Duties under these Regulations

3.—(1) Where any duty is placed by these Regulations on an employer in respect of his employees, he shall, so far as is reasonably practicable, be under a like duty in respect of any other person, whether at work or not, who may be affected by the work carried on by the employer except that the duties of the employer—

(a)under regulation 10 (medical surveillance) shall not extend to persons who are not his employees other than employees of another employer who are working under the direction of the first-mentioned employer; and

(b)under regulations 9 (air monitoring) and 11 (information, instruction and training) shall not extend to persons who are not his employees, unless those persons are on the premises where the work is being carried on.

(2) These Regulations shall apply to a self-employed person as they apply to an employer and an employee and as if that self-employed person were both an employer and an employee, except that regulation 9 (air monitoring) shall not apply to a self-employed person.
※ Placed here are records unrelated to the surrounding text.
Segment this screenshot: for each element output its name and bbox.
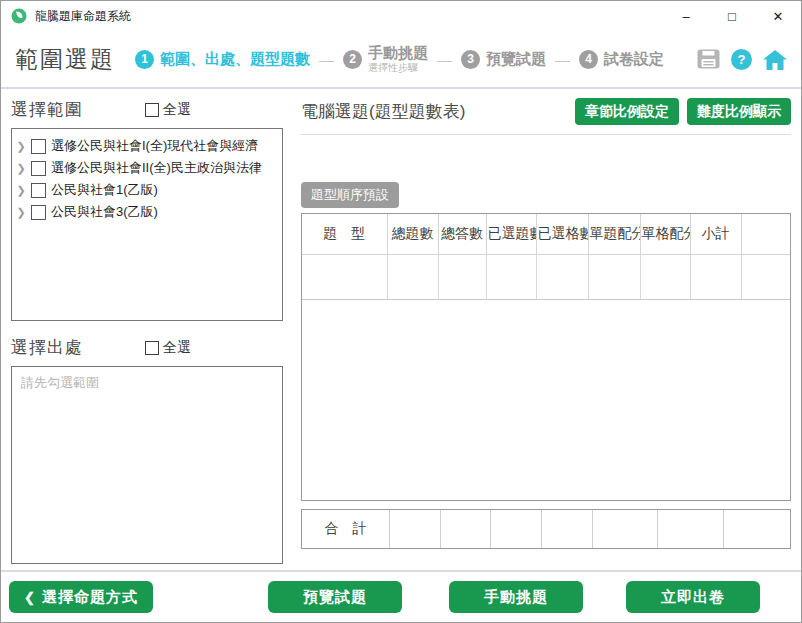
computer-select-title: 電腦選題(題型題數表) xyxy=(301,100,465,123)
expand-chevron-icon[interactable]: ❯ xyxy=(16,140,26,153)
source-placeholder: 請先勾選範圍 xyxy=(21,374,273,392)
step-separator xyxy=(555,51,570,68)
source-section: 選擇出處 全選 請先勾選範圍 xyxy=(11,336,283,564)
range-select-all-checkbox[interactable] xyxy=(145,103,159,117)
total-label-cell: 合 計 xyxy=(302,510,390,548)
app-logo-icon xyxy=(11,8,27,24)
col-question-type: 題 型 xyxy=(302,214,387,255)
book-3-checkbox[interactable] xyxy=(31,183,46,198)
total-cell xyxy=(491,510,542,548)
step-2-manual-pick[interactable]: 2 手動挑題選擇性步驟 xyxy=(343,45,428,73)
total-cell xyxy=(441,510,491,548)
tree-item-book-1[interactable]: ❯ 選修公民與社會I(全)現代社會與經濟 xyxy=(16,135,278,157)
book-4-checkbox[interactable] xyxy=(31,205,46,220)
step-2-label: 手動挑題選擇性步驟 xyxy=(368,45,428,73)
step-3-preview[interactable]: 3 預覽試題 xyxy=(461,50,546,69)
source-select-all-checkbox[interactable] xyxy=(145,341,159,355)
col-selected-questions: 已選題數 xyxy=(486,214,536,255)
col-total-questions: 總題數 xyxy=(387,214,438,255)
range-select-all-label: 全選 xyxy=(163,101,191,119)
range-section-head: 選擇範圍 全選 xyxy=(11,98,283,121)
divider xyxy=(1,570,802,572)
question-order-preset-button[interactable]: 題型順序預設 xyxy=(301,182,399,208)
range-tree: ❯ 選修公民與社會I(全)現代社會與經濟 ❯ 選修公民與社會II(全)民主政治與… xyxy=(11,128,283,321)
tree-item-book-3[interactable]: ❯ 公民與社會1(乙版) xyxy=(16,179,278,201)
expand-chevron-icon[interactable]: ❯ xyxy=(16,206,26,219)
window-controls: – □ ✕ xyxy=(663,1,801,31)
left-panel: 選擇範圍 全選 ❯ 選修公民與社會I(全)現代社會與經濟 ❯ 選修公民與社會II… xyxy=(11,98,283,564)
step-separator xyxy=(437,51,452,68)
total-cell xyxy=(724,510,790,548)
maximize-icon[interactable]: □ xyxy=(709,1,755,31)
source-section-title: 選擇出處 xyxy=(11,336,83,359)
col-selected-blanks: 已選格數 xyxy=(536,214,588,255)
close-icon[interactable]: ✕ xyxy=(755,1,801,31)
tree-item-book-4[interactable]: ❯ 公民與社會3(乙版) xyxy=(16,201,278,223)
book-2-label: 選修公民與社會II(全)民主政治與法律 xyxy=(51,159,262,177)
page-title: 範圍選題 xyxy=(15,44,115,75)
source-select-all-label: 全選 xyxy=(163,339,191,357)
back-to-method-button[interactable]: ❮ 選擇命題方式 xyxy=(9,581,153,613)
col-subtotal: 小計 xyxy=(690,214,741,255)
total-cell xyxy=(658,510,724,548)
tree-item-book-2[interactable]: ❯ 選修公民與社會II(全)民主政治與法律 xyxy=(16,157,278,179)
range-section-title: 選擇範圍 xyxy=(11,98,83,121)
book-1-checkbox[interactable] xyxy=(31,139,46,154)
app-window: 龍騰題庫命題系統 – □ ✕ 範圍選題 1 範圍、出處、題型題數 2 手動挑題選… xyxy=(0,0,802,623)
titlebar: 龍騰題庫命題系統 – □ ✕ xyxy=(1,1,801,31)
book-3-label: 公民與社會1(乙版) xyxy=(51,181,158,199)
total-row: 合 計 xyxy=(301,509,791,549)
preview-questions-button[interactable]: 預覽試題 xyxy=(268,581,402,613)
step-1-label: 範圍、出處、題型題數 xyxy=(160,51,310,68)
computer-select-head: 電腦選題(題型題數表) 章節比例設定 難度比例顯示 xyxy=(301,98,791,125)
step-2-badge: 2 xyxy=(343,50,362,69)
step-4-badge: 4 xyxy=(579,50,598,69)
step-4-label: 試卷設定 xyxy=(604,51,664,68)
header-toolbar: ? xyxy=(697,49,787,70)
book-2-checkbox[interactable] xyxy=(31,161,46,176)
home-icon[interactable] xyxy=(763,49,787,70)
source-list-box: 請先勾選範圍 xyxy=(11,366,283,564)
chapter-ratio-button[interactable]: 章節比例設定 xyxy=(575,98,679,125)
step-1-badge: 1 xyxy=(135,50,154,69)
source-section-head: 選擇出處 全選 xyxy=(11,336,283,359)
header: 範圍選題 1 範圍、出處、題型題數 2 手動挑題選擇性步驟 3 預覽試題 4 試… xyxy=(1,31,801,89)
total-cell xyxy=(542,510,593,548)
step-3-badge: 3 xyxy=(461,50,480,69)
manual-pick-button[interactable]: 手動挑題 xyxy=(449,581,583,613)
table-header-row: 題 型 總題數 總答數 已選題數 已選格數 單題配分 單格配分 小計 xyxy=(302,214,790,255)
save-icon[interactable] xyxy=(697,49,720,69)
total-cell xyxy=(593,510,658,548)
step-1-range[interactable]: 1 範圍、出處、題型題數 xyxy=(135,50,310,69)
help-icon[interactable]: ? xyxy=(731,49,752,70)
col-total-answers: 總答數 xyxy=(438,214,486,255)
back-chevron-icon: ❮ xyxy=(24,590,36,605)
window-title: 龍騰題庫命題系統 xyxy=(35,8,131,25)
table-empty-row xyxy=(302,254,790,299)
step-separator xyxy=(319,51,334,68)
wizard-steps: 1 範圍、出處、題型題數 2 手動挑題選擇性步驟 3 預覽試題 4 試卷設定 xyxy=(135,45,664,73)
question-type-table: 題 型 總題數 總答數 已選題數 已選格數 單題配分 單格配分 小計 xyxy=(301,213,791,501)
book-4-label: 公民與社會3(乙版) xyxy=(51,203,158,221)
col-points-per-question: 單題配分 xyxy=(588,214,640,255)
back-button-label: 選擇命題方式 xyxy=(42,588,138,607)
expand-chevron-icon[interactable]: ❯ xyxy=(16,184,26,197)
right-panel: 電腦選題(題型題數表) 章節比例設定 難度比例顯示 題型順序預設 題 型 總題數… xyxy=(301,98,791,549)
divider xyxy=(301,134,791,135)
book-1-label: 選修公民與社會I(全)現代社會與經濟 xyxy=(51,137,258,155)
minimize-icon[interactable]: – xyxy=(663,1,709,31)
range-select-all[interactable]: 全選 xyxy=(145,101,191,119)
difficulty-ratio-button[interactable]: 難度比例顯示 xyxy=(687,98,791,125)
expand-chevron-icon[interactable]: ❯ xyxy=(16,162,26,175)
col-points-per-blank: 單格配分 xyxy=(640,214,690,255)
total-cell xyxy=(390,510,441,548)
generate-paper-button[interactable]: 立即出卷 xyxy=(626,581,760,613)
source-select-all[interactable]: 全選 xyxy=(145,339,191,357)
col-extra xyxy=(741,214,790,255)
step-3-label: 預覽試題 xyxy=(486,51,546,68)
step-4-paper-settings[interactable]: 4 試卷設定 xyxy=(579,50,664,69)
step-2-sublabel: 選擇性步驟 xyxy=(368,62,428,73)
(3) The duties imposed by these Regulations shall not extend to the master or crew of a sea-going ship or to the employer of such persons in relation to the normal shipboard activities of a ship’s crew under the direction of the master.

Prohibitions

4.—(1) No employer shall use any glaze other than a leadless glaze or a low solubility glaze in the manufacture of pottery.

(2) No employer shall employ a young person or a woman of reproductive capacity in any activity specified in Schedule 1.

Assessment of health risks created by work involving exposure to lead

5.  Without prejudice to regulation 3 of the Management of Health and Safety at Work Regulations 1992(3), an employer shall not carry on any work which is liable to expose any employees to lead at work unless he has made a suitable and sufficient assessment of whether the exposure of any employees to lead is liable to be significant.

Prevention or control of exposure to lead

6.—(1) Every employer shall ensure that the exposure of his employees to lead is either prevented or, where this is not reasonably practicable, adequately controlled by means of appropriate control measures.

(2) So far as is reasonably practicable, the prevention or adequate control of exposure of employees to lead shall be secured by control measures other than the provision of personal protective equipment.

(3) Where, notwithstanding the control measures taken in accordance with paragraph (2), the exposure of any employee to lead is, or is liable to be, significant, the employer shall provide such employee with suitable and sufficient protective clothing.

(4) Where the control measures taken in accordance with paragraph (2) do not prevent, or provide adequate control of, exposure to airborne lead, then, in addition to taking those measures, the employer shall provide those employees with such suitable respiratory protective equipment as will adequately control such exposure.

(5) Without prejudice to the generality of paragraph (1), in this regulation control of exposure shall, so far as the inhalation of lead is concerned, only be treated as being adequate if the occupational exposure limit for lead is not exceeded.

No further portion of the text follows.